Andy Romanoff's Photographs of Abhayagiri
On August 29, 2015, photographer Andy Romanoff came to Ukiah make photographs of the City of Ten Thousand Buddhas for his 15,000 Buddhas project. While there, he learned that Abhayagiri Monastery was only 35 minutes north and decided to visit. He spent a few hours here photographing Buddha images, almsbowls, and monk’s laundry. He kindly allowed us to post his photographs in our gallery (All images copyright Andy Romanoff).
Writing about his time at Abhayagiri in his blog, Andy describes:
“Sometimes the lights all shining on me…other times I can barely see…” a great Grateful Dead lyric, thank you Robert Hunter…and one I think about all the time. A few weeks ago I made pictures that felt good at the moment of their making and this week as I selected and finished them the feeling was still there. Seemed like the light was all shining on me.
One of the ways I know I’m in my zone is when I keep finding different ways to see the same thing and that was happening at the Abhayagiri Monastery in Redwood Valley, CA. I only spent a few hours there but every minute felt good - I kept seeing more….
That’s what I love about shooting icons. They don’t change - or at least not very fast. The light changes of course but what mainly changes is me. What I bring to it, what is revealed when I’m patient, what is really there but I don’t always see. The eyes are always looking but perception is a sometime thing…and that’s another song.
Writing about the 15,000 Buddhas project:
I find myself exploring at the place that art and religion come together, and that often means photographing icons.
All icons are focusing devices. They help us turn away from the everyday and towards our deeper self. When I gaze at an icon it is not necessarily to see its specific religious qualities, but rather to glimpse the intentions of its maker and its universal quality, its desire to take you out of yourself, to create wonder.
I think it means something more to see all these faces together in the same space, virtual or on the wall. While each image seen alone represents the attributes of a single icon, seen together they are recontextualized and perhaps the universal sacred impulse they embody becomes more visible. I believe it means something more to see all these faces together than separately.
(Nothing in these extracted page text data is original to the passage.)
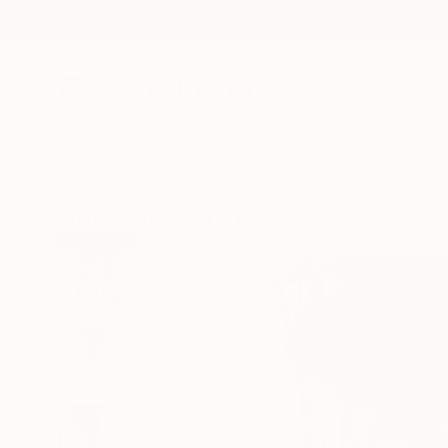
New Arrivals
Paintings
Photography
Sculpture
Drawi
All Artworks
Paintings
Tim Fawcett Works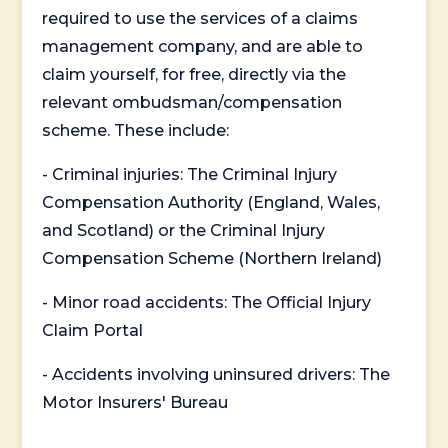
required to use the services of a claims
management company, and are able to
claim yourself, for free, directly via the
relevant ombudsman/compensation
scheme. These include:
- Criminal injuries: The Criminal Injury
Compensation Authority (England, Wales,
and Scotland) or the Criminal Injury
Compensation Scheme (Northern Ireland)
- Minor road accidents: The Official Injury
Claim Portal
- Accidents involving uninsured drivers: The
Motor Insurers' Bureau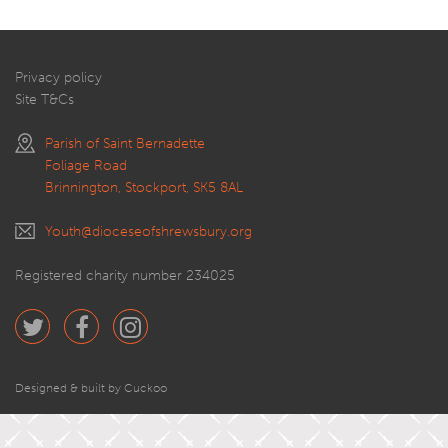
Privacy policy
Site T&Cs
Parish of Saint Bernadette
Foliage Road
Brinnington, Stockport, SK5 8AL
Youth@dioceseofshrewsbury.org
Registered charity number 234025
Designed & built by Cuckoo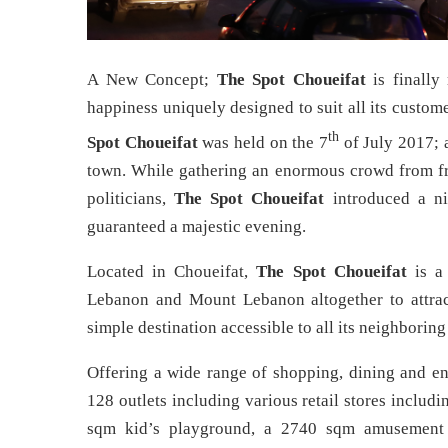
A New Concept;
The Spot Choueifat
is finally
happiness uniquely designed to suit all its custo
th
Spot Choueifat
was held on the 7
of July 2017; a
town. While gathering an enormous crowd from frie
politicians,
The Spot Choueifat
introduced a nig
guaranteed a majestic evening.
Located in Choueifat,
The Spot Choueifat
is a 
Lebanon and Mount Lebanon altogether to attract
simple destination accessible to all its neighboring 
Offering a wide range of shopping, dining and e
128 outlets including various retail stores inclu
sqm kid’s playground, a 2740 sqm amusement 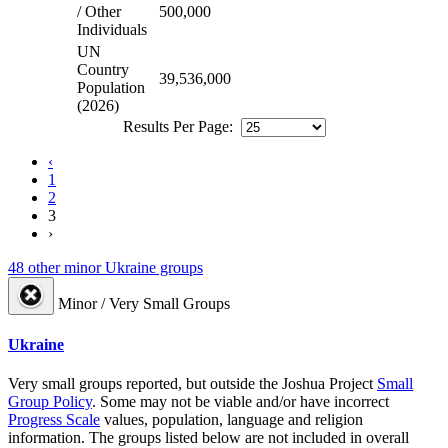
/ Other
500,000
Individuals
UN
Country
39,536,000
Population
(2026)
Results Per Page:
‹
1
2
3
›
48 other minor Ukraine groups
Minor / Very Small Groups
Ukraine
Very small groups reported, but outside the Joshua Project
Small
Group Policy
. Some may not be viable and/or have incorrect
Progress Scale
values, population, language and religion
information. The groups listed below are not included in overall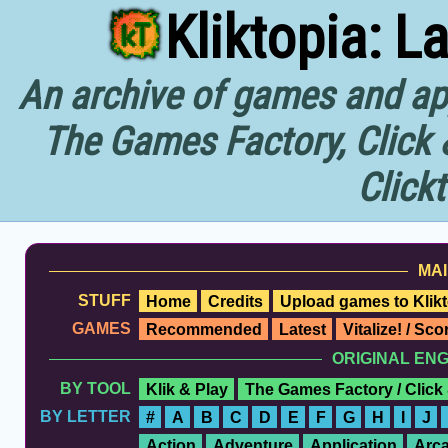
Kliktopia: L
An archive of games and app
The Games Factory, Click 
Click
MAI
STUFF
Home
Credits
Upload games to Klikt
GAMES
Recommended
Latest
Vitalize! / Sc
ORIGINAL EN
BY TOOL
Klik & Play
The Games Factory / Click
BY LETTER
#
A
B
C
D
E
F
G
H
I
J
Action
Adventure
Application
Arc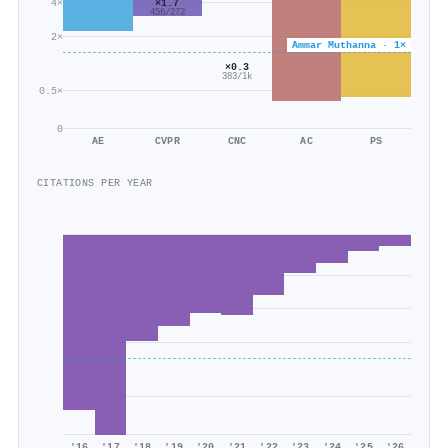
×1.7
4×
456/272
2×
Ammar Muthanna · 1×
×0.3
383/1k
0.5×
0
AE
CVPR
CNC
AC
PS
CITATIONS PER YEAR
'16
'17
'18
'19
'20
'21
'22
'23
'24
'25
'26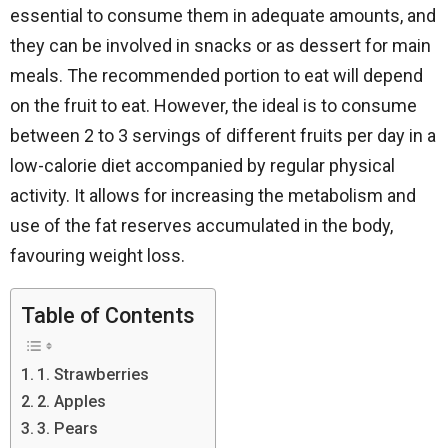
essential to consume them in adequate amounts, and
they can be involved in snacks or as dessert for main
meals. The recommended portion to eat will depend
on the fruit to eat. However, the ideal is to consume
between 2 to 3 servings of different fruits per day in a
low-calorie diet accompanied by regular physical
activity. It allows for increasing the metabolism and
use of the fat reserves accumulated in the body,
favouring weight loss.
Table of Contents
1. Strawberries
2. Apples
3. Pears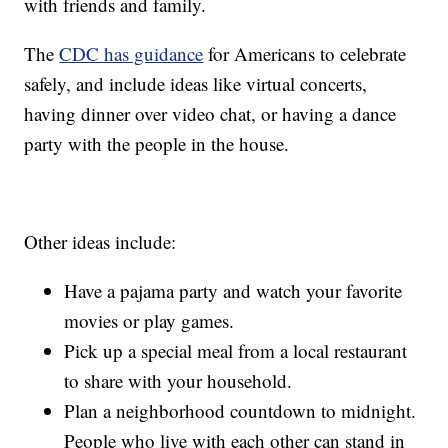
with friends and family.
The
CDC has guidance
for Americans to celebrate
safely, and include ideas like virtual concerts,
having dinner over video chat, or having a dance
party with the people in the house.
Other ideas include:
Have a pajama party and watch your favorite
movies or play games.
Pick up a special meal from a local restaurant
to share with your household.
Plan a neighborhood countdown to midnight.
People who live with each other can stand in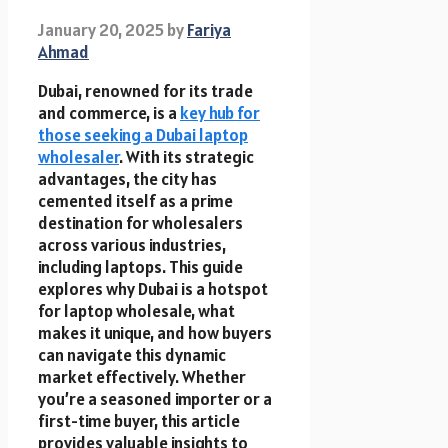
January 20, 2025
by
Fariya
Ahmad
Dubai, renowned for its trade
and commerce, is a
key hub for
those seeking a Dubai laptop
wholesaler
. With its strategic
advantages, the city has
cemented itself as a prime
destination for wholesalers
across various industries,
including laptops. This guide
explores why Dubai is a hotspot
for laptop wholesale, what
makes it unique, and how buyers
can navigate this dynamic
market effectively. Whether
you’re a seasoned importer or a
first-time buyer, this article
provides valuable insights to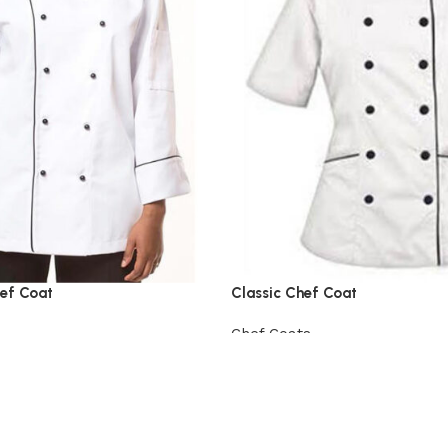
ef Coat
Classic Chef Coat
Chef Coats
View Product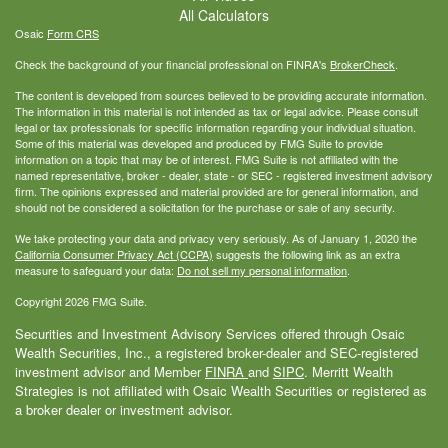
All Calculators
Osaic
Form CRS
Check the background of your financial professional on FINRA's
BrokerCheck
.
The content is developed from sources believed to be providing accurate information.
The information in this material is not intended as tax or legal advice. Please consult
legal or tax professionals for specific information regarding your individual situation.
Some of this material was developed and produced by FMG Suite to provide
information on a topic that may be of interest. FMG Suite is not affiliated with the
named representative, broker - dealer, state - or SEC - registered investment advisory
firm. The opinions expressed and material provided are for general information, and
should not be considered a solicitation for the purchase or sale of any security.
We take protecting your data and privacy very seriously. As of January 1, 2020 the
California Consumer Privacy Act (CCPA)
suggests the following link as an extra
measure to safeguard your data:
Do not sell my personal information
.
Copyright 2026 FMG Suite.
Securities and Investment Advisory Services offered through Osaic
Wealth Securities, Inc., a registered broker-dealer and SEC-registered
investment advisor and Member
FINRA
and
SIPC
. Merritt Wealth
Strategies is not affiliated with Osaic Wealth Securities or registered as
a broker dealer or investment advisor.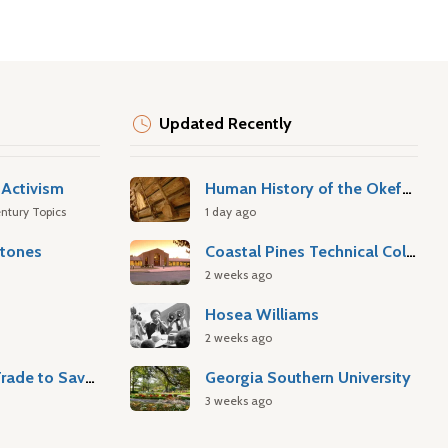
Updated Recently
Activism
Human History of the Okefenokee Swamp
ntury Topics
1 day ago
stones
Coastal Pines Technical College
2 weeks ago
Hosea Williams
2 weeks ago
Atlantic Slave Trade to Savannah
Georgia Southern University
3 weeks ago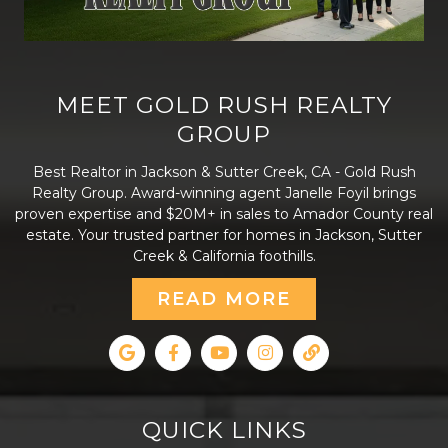
MEET GOLD RUSH REALTY
GROUP
Best Realtor in Jackson & Sutter Creek, CA - Gold Rush
Realty Group. Award-winning agent Janelle Foyil brings
proven expertise and $20M+ in sales to Amador County real
estate. Your trusted partner for homes in Jackson, Sutter
Creek & California foothills.
READ MORE
QUICK LINKS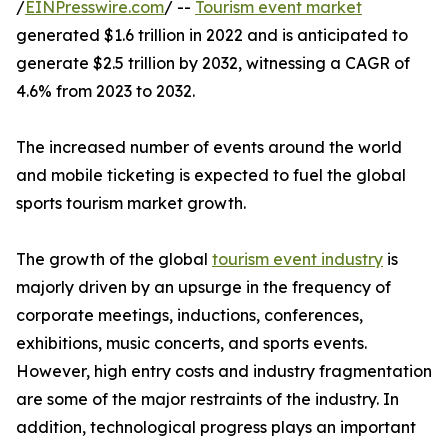
/
EINPresswire.com
/ --
Tourism event market
generated $1.6 trillion in 2022 and is anticipated to
generate $2.5 trillion by 2032, witnessing a CAGR of
4.6% from 2023 to 2032.
The increased number of events around the world
and mobile ticketing is expected to fuel the global
sports tourism market growth.
The growth of the global
tourism event industry
is
majorly driven by an upsurge in the frequency of
corporate meetings, inductions, conferences,
exhibitions, music concerts, and sports events.
However, high entry costs and industry fragmentation
are some of the major restraints of the industry. In
addition, technological progress plays an important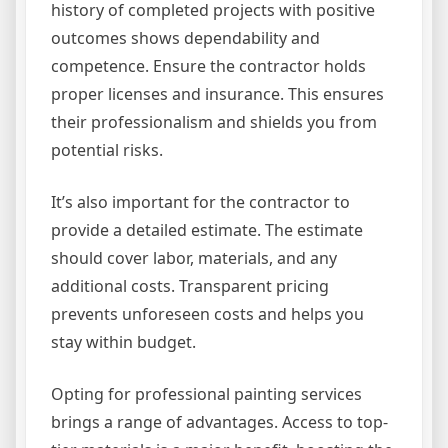
history of completed projects with positive
outcomes shows dependability and
competence. Ensure the contractor holds
proper licenses and insurance. This ensures
their professionalism and shields you from
potential risks.
It’s also important for the contractor to
provide a detailed estimate. The estimate
should cover labor, materials, and any
additional costs. Transparent pricing
prevents unforeseen costs and helps you
stay within budget.
Opting for professional painting services
brings a range of advantages. Access to top-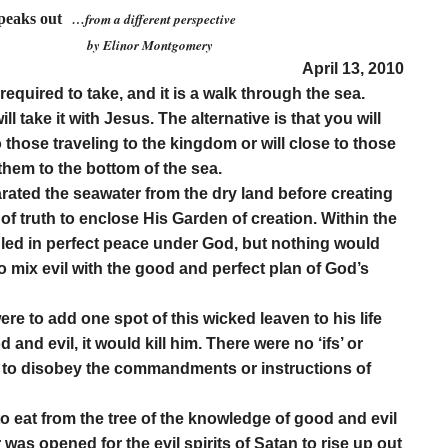
speaks out
…from a different perspective
r Montgomery
April 13, 2010
required to take, and it is a walk through the sea.
ill take it with Jesus. The alternative is that you will
o those traveling to the kingdom or will close to those
them to the bottom of the sea.
rated the seawater from the dry land before creating
of truth to enclose His Garden of creation. Within the
uled in perfect peace under God, but nothing would
 to mix evil with the good and perfect plan of God’s
re to add one spot of this wicked leaven to his life
and evil, it would kill him. There were no ‘ifs’ or
ere to disobey the commandments or instructions of
to eat from the tree of the knowledge of good and evil
 was opened for the evil spirits of Satan to rise up out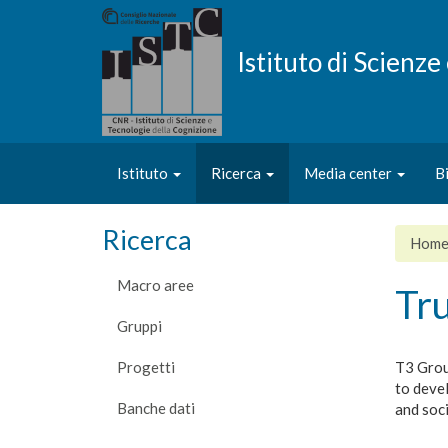
Salta
al
contenuto
Istituto di Scienz
principale
Istituto
Ricerca
Media center
B
Ricerca
Hom
Macro aree
Tr
Gruppi
Progetti
T3 Group
to devel
Banche dati
and soc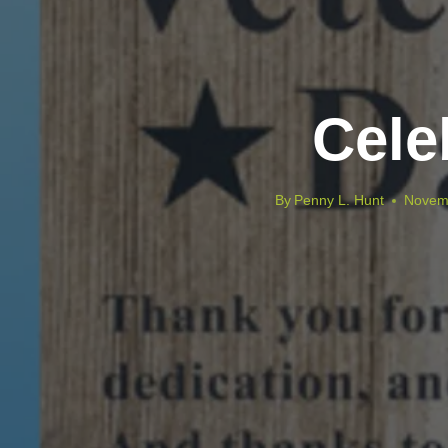
Cele
By
Penny L. Hunt
Novem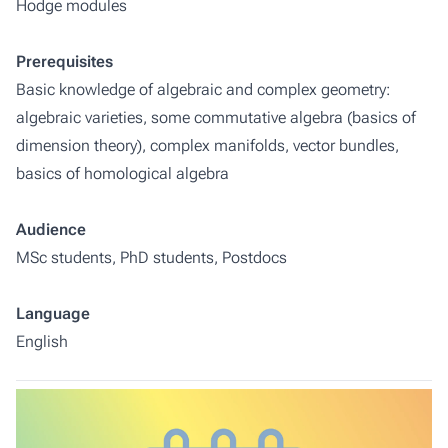
Hodge modules
Prerequisites
Basic knowledge of algebraic and complex geometry:
algebraic varieties, some commutative algebra (basics of
dimension theory), complex manifolds, vector bundles,
basics of homological algebra
Audience
MSc students, PhD students, Postdocs
Language
English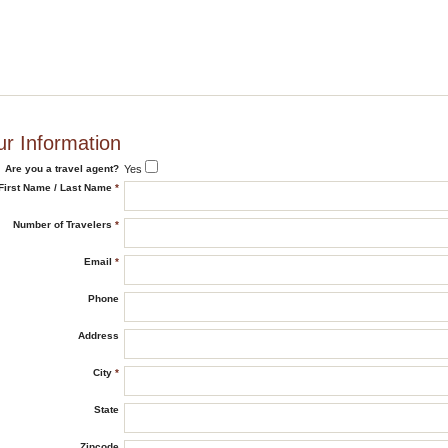
ur Information
Are you a travel agent?
Yes
First Name / Last Name
*
Number of Travelers
*
Email
*
Phone
Address
City
*
State
Zipcode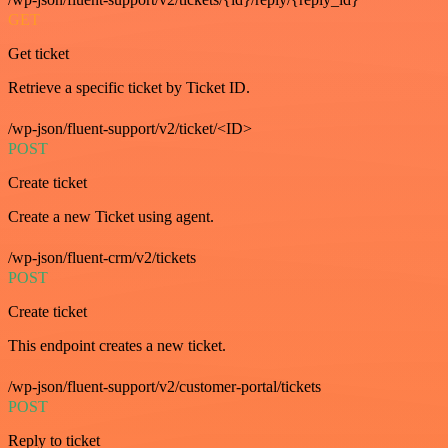
GET
Get ticket
Retrieve a specific ticket by Ticket ID.
/wp-json/fluent-support/v2/ticket/<ID>
POST
Create ticket
Create a new Ticket using agent.
/wp-json/fluent-crm/v2/tickets
POST
Create ticket
This endpoint creates a new ticket.
/wp-json/fluent-support/v2/customer-portal/tickets
POST
Reply to ticket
People ask why I’ve put so much work into this project. Here’s a story I think explains. I was in Berlin, making pictures in a beautiful old church which is now a museum. It was an autumn afternoon and the light was slanting in through the high windows. Because it’s a museum the statues of the angels had been moved from their usual places high up in the air, down closer to eye level. I was wandering among the angels, looking at their faces when suddenly the great organ in the loft started making music. The organist had come to rehearse for a concert the next day. The music and the beauty of the surroundings and the light all combined to create rich and powerful feelings that opened my heart. For the next half hour I was “in…….church”, making pictures while transfixed with feeling. The short answer to “why” I make these pictures is because I find it rewarding to do so.
The 15,000 Buddhas Project continues, and Andy regularly posts his favorites in the Best of the 15,000 Buddhas Project gallery. All photographs from the 15,000 Buddhas Project and more can be seen in the Fine Art Photographs section. Prints of these photographs can be ordered from the galleries; the proceeds help Andy share the project and keep it going. Andy hopes to return to Abhayagiri in 2016 to make more photographs.